My earlier career and educational experience as a queer woman of color taught me to mostly mask my emotions to fit in better and be taken more seriously. This is still mostly my default mode at work. I spent years learning to decouple my outer projection of emotions from my inner feelings, and it’s hard to unlearn that quickly.
While this skill can still be handy — for example, hiding frustration when you know patience is the better route to helping someone succeed — some types of emotion can be helpful at work, and this is doubly true as a leader. If you are reasonably well-liked in your workplace, your coworkers are generally motivated to do things that bring you happiness or joy, but they can only know that if you express those feelings.
As a VP, things that bring me joy at work are strongly correlated with things that help Honeycomb succeed. When someone, for example, ships an awesome product enhancement, learns something mind-blowing about customer behavior, finds a great way to make our team more productive, designs a great technical solution to a hard problem, goes out of their way to help a team member level up, or successfully responds to an on-call escalation for the first time, those things genuinely bring me joy and put a smile on my face. Expressing this can help my teammates understand what’s rewarded in our workplace and feel appreciated when they do great work.
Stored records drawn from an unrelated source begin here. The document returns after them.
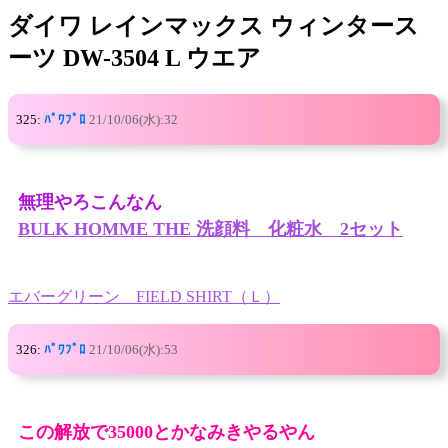
ダイワ レインマックス ウィンタース
ーツ DW-3504 L ウエア
325:
ﾊﾟﾜﾌﾟﾛ
21/10/06(水):32
無理やろこんなん
BULK HOMME THE 洗顔料 化粧水 2セット
エバーグリーン FIELD SHIRT（Ｌ）
326:
ﾊﾟﾜﾌﾟﾛ
21/10/06(水):53
この解放で35000とかなみきやるやん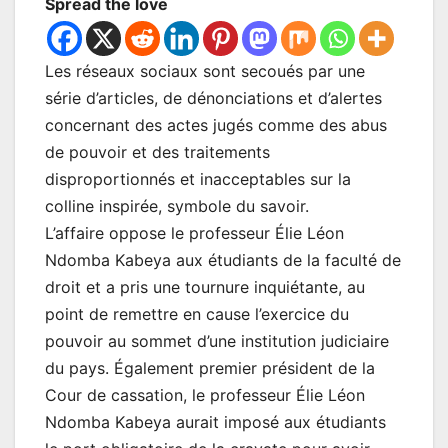
Spread the love
Les réseaux sociaux sont secoués par une
série d’articles, de dénonciations et d’alertes
concernant des actes jugés comme des abus
de pouvoir et des traitements
disproportionnés et inacceptables sur la
colline inspirée, symbole du savoir.
L’affaire oppose le professeur Élie Léon
Ndomba Kabeya aux étudiants de la faculté de
droit et a pris une tournure inquiétante, au
point de remettre en cause l’exercice du
pouvoir au sommet d’une institution judiciaire
du pays. Également premier président de la
Cour de cassation, le professeur Élie Léon
Ndomba Kabeya aurait imposé aux étudiants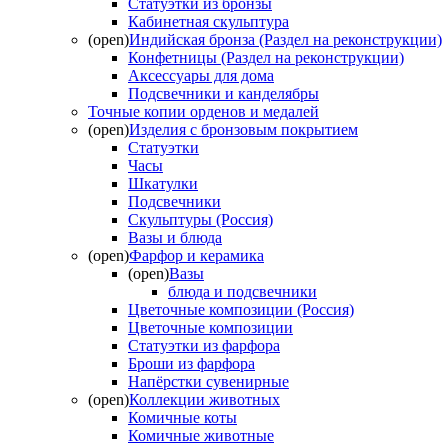
Статуэтки из бронзы
Кабинетная скульптура
(open)
Индийская бронза (Раздел на реконструкции)
Конфетницы (Раздел на реконструкции)
Аксессуары для дома
Подсвечники и канделябры
Точные копии орденов и медалей
(open)
Изделия с бронзовым покрытием
Статуэтки
Часы
Шкатулки
Подсвечники
Скульптуры (Россия)
Вазы и блюда
(open)
Фарфор и керамика
(open)
Вазы
блюда и подсвечники
Цветочные композиции (Россия)
Цветочные композиции
Статуэтки из фарфора
Броши из фарфора
Напёрстки сувенирные
(open)
Коллекции животных
Комичные коты
Комичные животные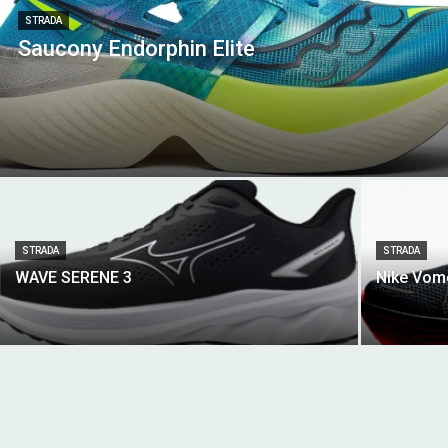
STRADA
Saucony Endorphin Elite
STRADA
STRADA
WAVE SERENE 3
Nike Vom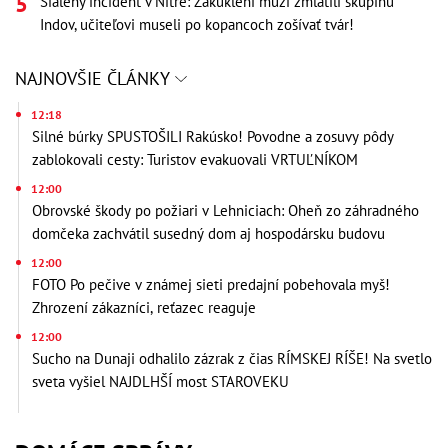
Šialený incident v Nitre: Zakuklení muži zmlátili skupinu
Indov, učiteľovi museli po kopancoch zošívať tvár!
NAJNOVŠIE ČLÁNKY
12:18
Silné búrky SPUSTOŠILI Rakúsko! Povodne a zosuvy pôdy
zablokovali cesty: Turistov evakuovali VRTUĽNÍKOM
12:00
Obrovské škody po požiari v Lehniciach: Oheň zo záhradného
domčeka zachvátil susedný dom aj hospodársku budovu
12:00
FOTO Po pečive v známej sieti predajní pobehovala myš!
Zhrození zákazníci, reťazec reaguje
12:00
Sucho na Dunaji odhalilo zázrak z čias RÍMSKEJ RÍŠE! Na svetlo
sveta vyšiel NAJDLHŠÍ most STAROVEKU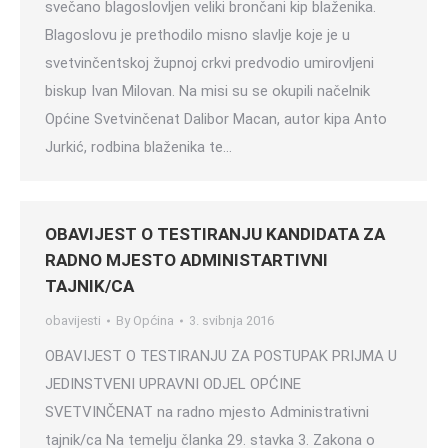
svečano blagoslovljen veliki brončani kip blaženika.
Blagoslovu je prethodilo misno slavlje koje je u
svetvinčentskoj župnoj crkvi predvodio umirovljeni
biskup Ivan Milovan. Na misi su se okupili načelnik
Općine Svetvinčenat Dalibor Macan, autor kipa Anto
Jurkić, rodbina blaženika te…
OBAVIJEST O TESTIRANJU KANDIDATA ZA
RADNO MJESTO ADMINISTARTIVNI
TAJNIK/CA
obavijesti
By
Općina
3. svibnja 2016
OBAVIJEST O TESTIRANJU ZA POSTUPAK PRIJMA U
JEDINSTVENI UPRAVNI ODJEL OPĆINE
SVETVINČENAT na radno mjesto Administrativni
tajnik/ca Na temelju članka 29. stavka 3. Zakona o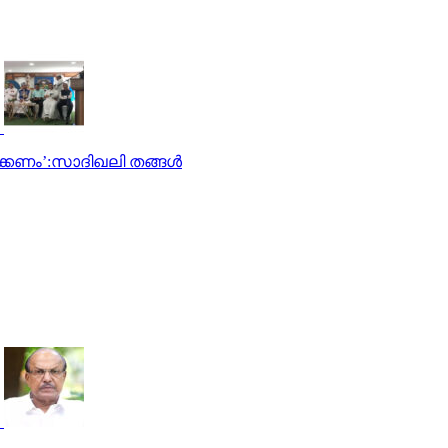
്കണം’:സാദിഖലി തങ്ങൾ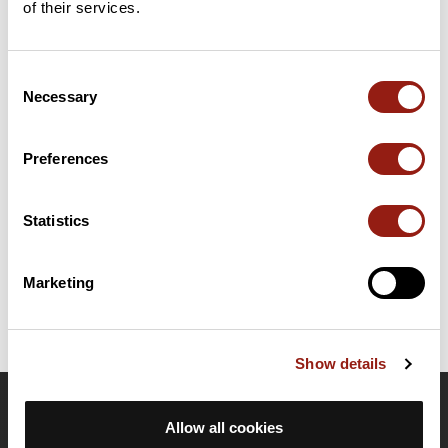
of their services.
Ajouter un avis
Consent
Résumé
Necessary
Selection
Découvrez ce parcours de VTT de 35,4 km à proximité de
Gramat. Il présente une ascension cumulée de plus de 460m.
Prévoyez environ 4 heures et 16 minutes pour réaliser ce
Preferences
parcours.
Statistics
Date de création du parcours: 31 janvier 2026 à 06:50:00.
Dernière modification de la fiche parcours: 31 janvier 2026 à 06:55:58.
Identifiant du parcours: 23277973
Marketing
Show details
OpenRunner
Allow all cookies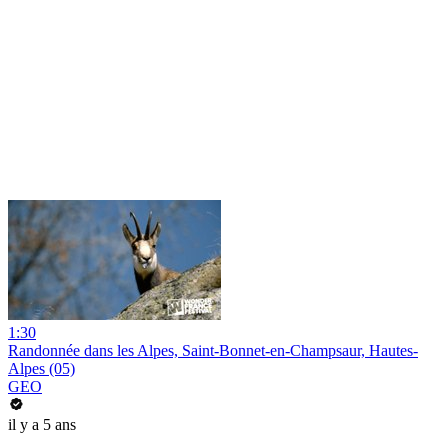
1:30
Randonnée dans les Alpes, Saint-Bonnet-en-Champsaur, Hautes-
Alpes (05)
GEO
il y a 5 ans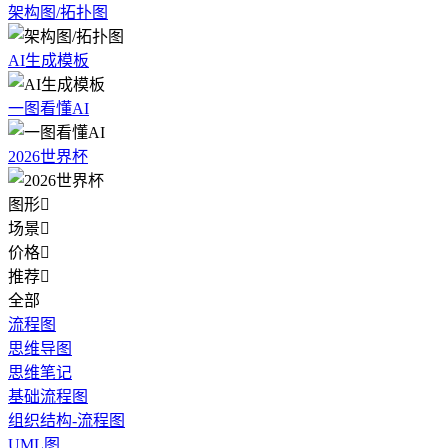
架构图/拓扑图
AI生成模板
一图看懂AI
2026世界杯
图形

场景

价格

推荐

全部
流程图
思维导图
思维笔记
基础流程图
组织结构-流程图
UML图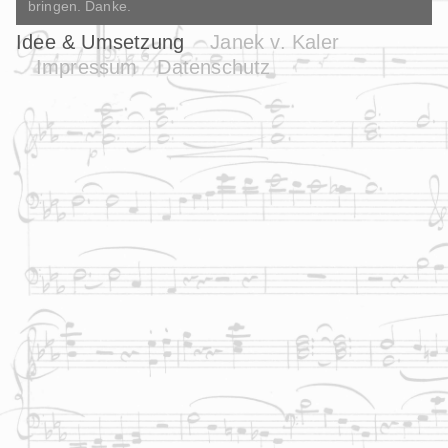
bringen. Danke.
Idee & Umsetzung
Janek v. Kaler
Impressum
Datenschutz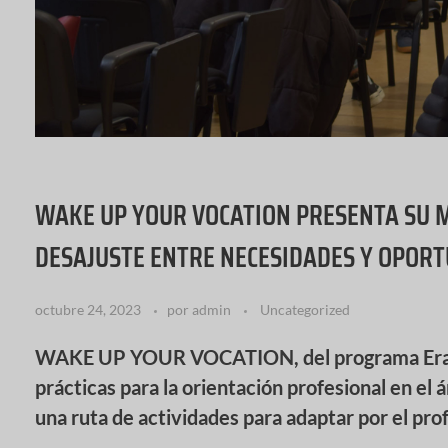
WAKE UP YOUR VOCATION PRESENTA SU 
DESAJUSTE ENTRE NECESIDADES Y OPORT
octubre 24, 2023
por
admin
Uncategorized
WAKE UP YOUR VOCATION, del programa Erasmu
prácticas para la orientación profesional en e
una ruta de actividades para adaptar por el pr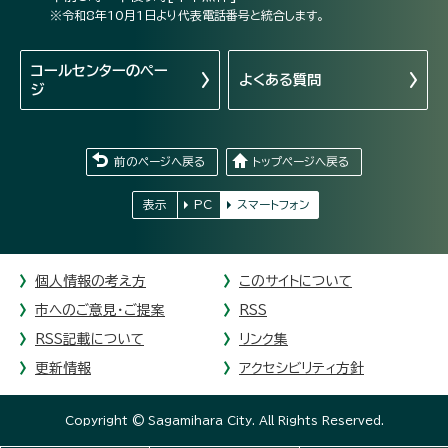
※令和8年10月1日より代表電話番号と統合します。
コールセンターの
ペー
よくある質問
ジ
前のページへ戻る
トップページへ戻る
表示
PC
スマートフォン
個人情報の考え方
このサイトについて
市へのご意見・ご提案
RSS
RSS記載について
リンク集
更新情報
アクセシビリティ方針
Copyright © Sagamihara City. All Rights Reserved.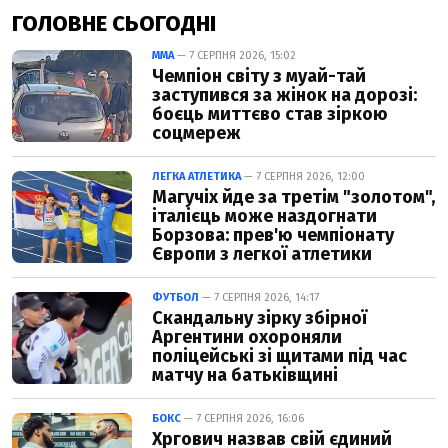
ГОЛОВНЕ СЬОГОДНІ
ММА
— 7 СЕРПНЯ 2026, 15:02
Чемпіон світу з муай-тай
заступився за жінок на дорозі:
боєць миттєво став зіркою
соцмереж
ЛЕГКА АТЛЕТИКА
— 7 СЕРПНЯ 2026, 12:00
Магучіх йде за третім "золотом",
італієць може наздогнати
Борзова: прев'ю чемпіонату
Європи з легкої атлетики
ФУТБОЛ
— 7 СЕРПНЯ 2026, 14:17
Скандальну зірку збірної
Аргентини охороняли
поліцейські зі щитами під час
матчу на батьківщині
БОКС
— 7 СЕРПНЯ 2026, 16:06
Хргович назвав свій єдиний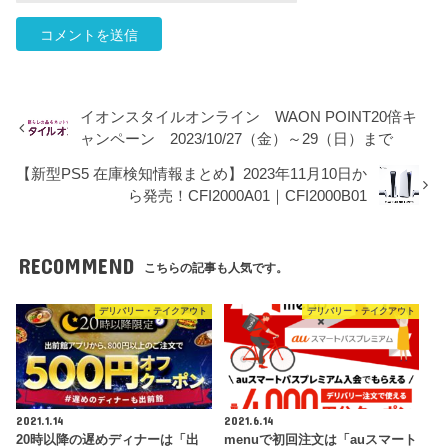
イオンスタイルオンライン WAON POINT20倍キ
ャンペーン 2023/10/27（金）～29（日）まで
【新型PS5 在庫検知情報まとめ】2023年11月10日か
ら発売！CFI2000A01｜CFI2000B01
RECOMMEND
こちらの記事も人気です。
デリバリー・テイクアウト
デリバリー・テイクアウト
2021.1.14
2021.6.14
20時以降の遅めディナーは「出
menuで初回注文は「auスマート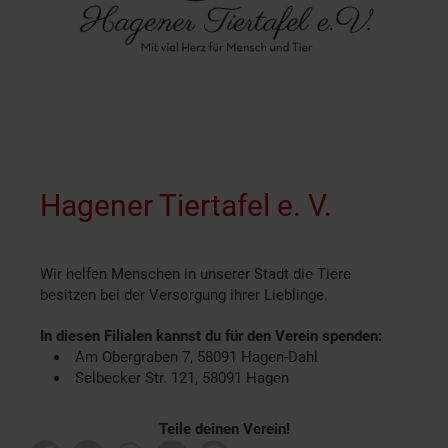
Hagener Tiertafel e. V.
Wir helfen Menschen in unserer Stadt die Tiere
besitzen bei der Versorgung ihrer Lieblinge.
In diesen Filialen kannst du für den Verein spenden:
Am Obergraben 7, 58091 Hagen-Dahl
Selbecker Str. 121, 58091 Hagen
Teile deinen Verein!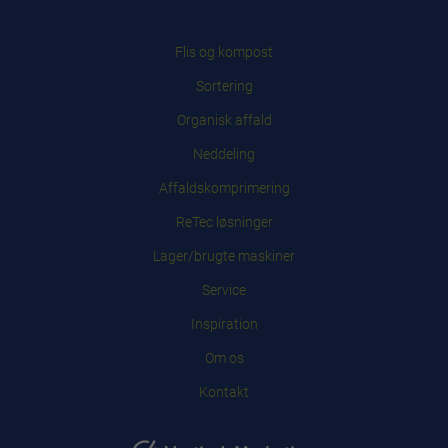
Flis og kompost
Sortering
Organisk affald
Neddeling
Affaldskomprimering
ReTec løsninger
Lager/brugte maskiner
Service
Inspiration
Om os
Kontakt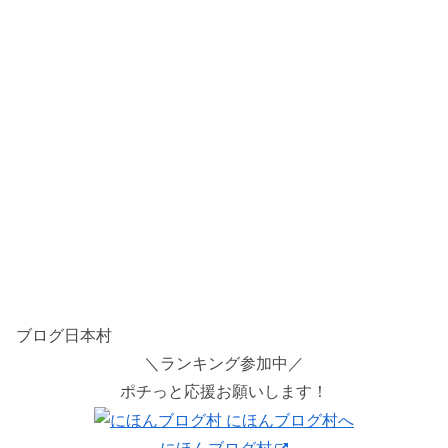
ブログ日本村
＼ランキング参加中／
ポチっと応援お願いします！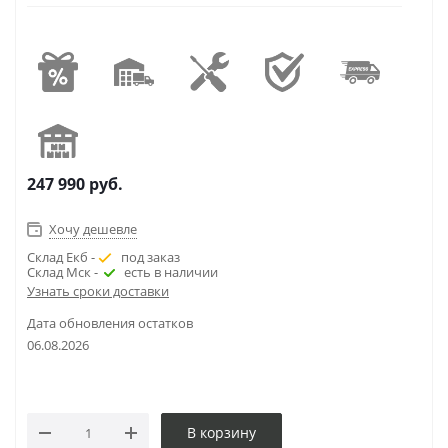
247 990
руб.
Хочу дешевле
Склад Екб -
под заказ
Склад Мск -
есть в наличии
Узнать сроки доставки
Дата обновления остатков
06.08.2026
В корзину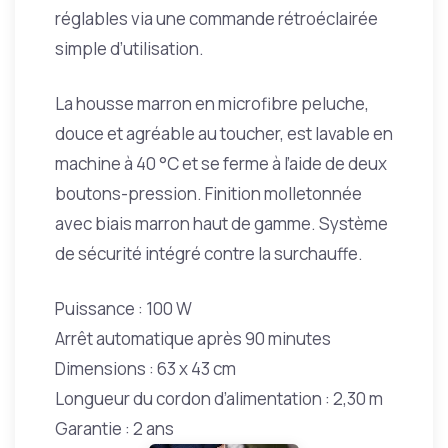
réglables via une commande rétroéclairée
simple d’utilisation.
La housse marron en microfibre peluche,
douce et agréable au toucher, est lavable en
machine à 40 °C et se ferme à l’aide de deux
boutons-pression. Finition molletonnée
avec biais marron haut de gamme. Système
de sécurité intégré contre la surchauffe.
Puissance : 100 W
Arrêt automatique après 90 minutes
Dimensions : 63 x 43 cm
Longueur du cordon d’alimentation : 2,30 m
Garantie : 2 ans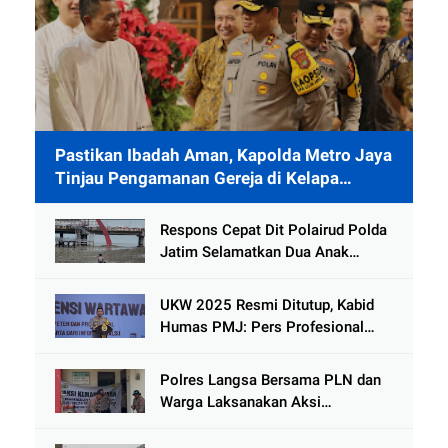
Pastikan Ibadah Aman, Kapolda Metro Jaya
Tinjau Pengamanan Gereja di Kelapa
Gading
Respons Cepat Dit Polairud Polda
Jatim Selamatkan Dua Anak
Terjebak Lumpur di Wisata
Kenjeran
UKW 2025 Resmi Ditutup, Kabid
Humas PMJ: Pers Profesional
Mitra Strategis Polri Tangkal
Hoaks
Polres Langsa Bersama PLN dan
Warga Laksanakan Aksi
Kemanusiaan Pascabanjir di Aceh
Tamiang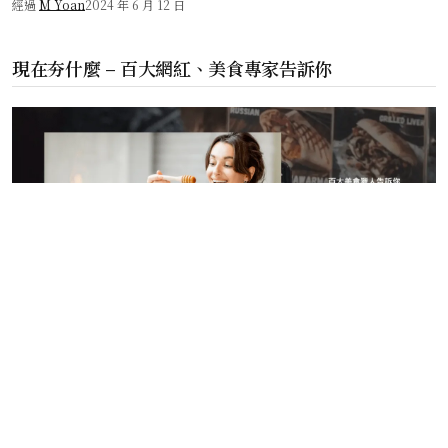
去！
經過
M Yoan
2024 年 6 月 12 日
現在夯什麼 – 百大網紅、美食專家告訴你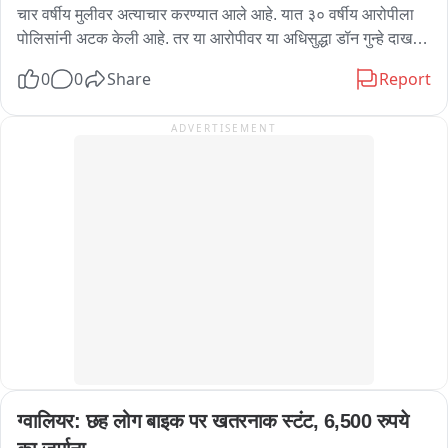
चार वर्षीय मुलीवर अत्याचार करण्यात आले आहे. यात ३० वर्षीय आरोपीला 
पोलिसांनी अटक केली आहे. तर या आरोपीवर या अधिसुद्धा डॉन गुन्हे दाखल 
आहेत. आरोपीवर विनाभंग, व पोस्को अन्तर्गत गुन्हा दाखल असून आरोपी १४ 
0
0
Share
Report
माहितीची शिक्षा सुद्धा झाली आहे. २०२२, २०२४ मध्ये हे गुन्हे दाखल आहेत... 
आता आरोपीला पोलिसांनी अटक केली असून त्याच्यावर जलदगती 
ADVERTISEMENT
न्यायालयात खटला चालविला जाईल अशी माहिती पोलिसांनी दिली आहे.
ग्वालियर: छह लोग बाइक पर खतरनाक स्टंट, 6,500 रुपये 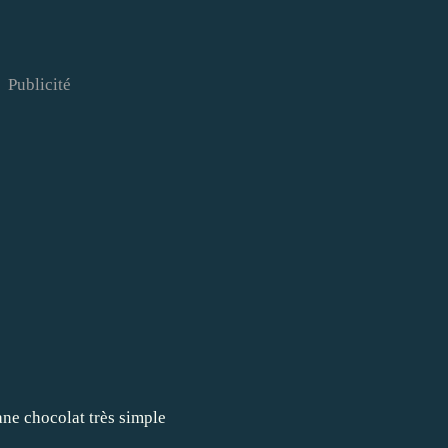
Publicité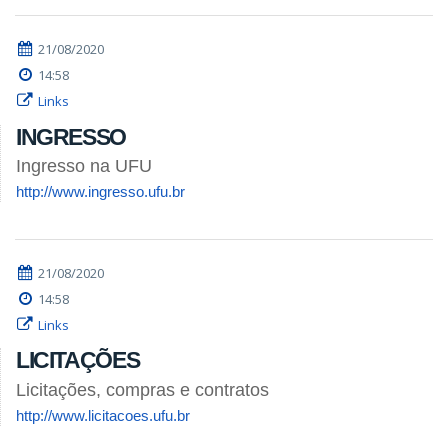
21/08/2020
14:58
Links
INGRESSO
Ingresso na UFU
http://www.ingresso.ufu.br
21/08/2020
14:58
Links
LICITAÇÕES
Licitações, compras e contratos
http://www.licitacoes.ufu.br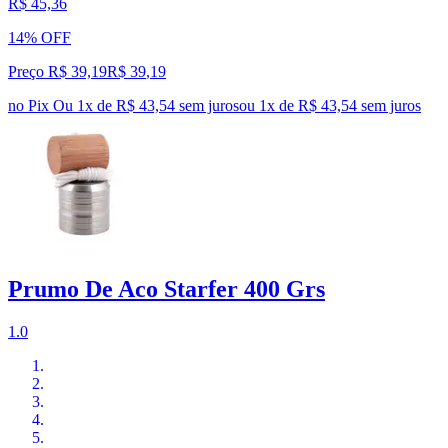
R$ 45,36
14% OFF
Preço R$ 39,19
R$
39
,
19
no Pix
Ou 1x de R$ 43,54 sem juros
ou
1
x de
R$ 43,54
sem juros
Prumo De Aco Starfer 400 Grs
1.0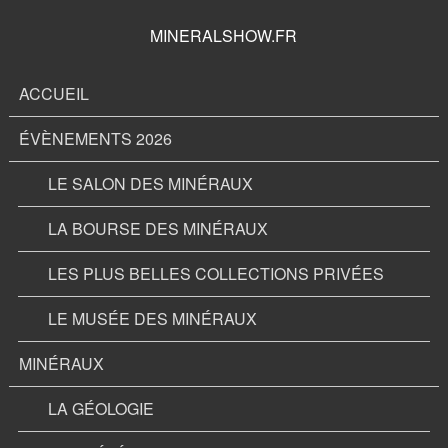
MINERALSHOW.FR
ACCUEIL
ÉVÈNEMENTS 2026
LE SALON DES MINÉRAUX
LA BOURSE DES MINÉRAUX
LES PLUS BELLES COLLECTIONS PRIVÉES
LE MUSÉE DES MINÉRAUX
MINÉRAUX
LA GÉOLOGIE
There’s one last mental shift this role has called for: some subtle changes to what I will and won’t put up with. Early in my career, there were plenty of moments where I felt marginalized, disrespected, underestimated, or excluded as a woman, a mixed-race and Asian American person, and a gender nonconforming LGBTQ+ person. I learned, as most people — especially underrepresented folks — do, how to carefully pick my battles and sometimes live with bad behavior.
The nature of these tradeoffs has changed though, as I have moved up the management ladder. What I put up with becomes what I ask my whole team to put up with. If I accept the pickle juice, I’m telling my whole team to drink the pickle juice. I’ve had to unlearn certain behaviors that were essential to my survival early in my career and replace them with more assertive behavior.
The hardest thing
I said at the beginning of this post that the most important thing I deliver is alignment. It’s not the hardest thing I have to deliver though: that is focus.
Focus is a struggle at every startup, but I’ve found it particularly hard at companies where you have a disruptive, highly differentiated, or next-generation product, rather than one that is tightly clustered with similar competitors.
Sometimes it feels like the ratio of things we’d like to invest in to those we have time for is 100 to one. This struggle is true up and down my reporting chain, felt no less acutely by ICs or line managers on our teams. A huge part of my job is politely saying no to opportunities and distractions that don’t match our priorities, ideally before they are pitched to my teams.
Without focus, strategy doesn’t matter.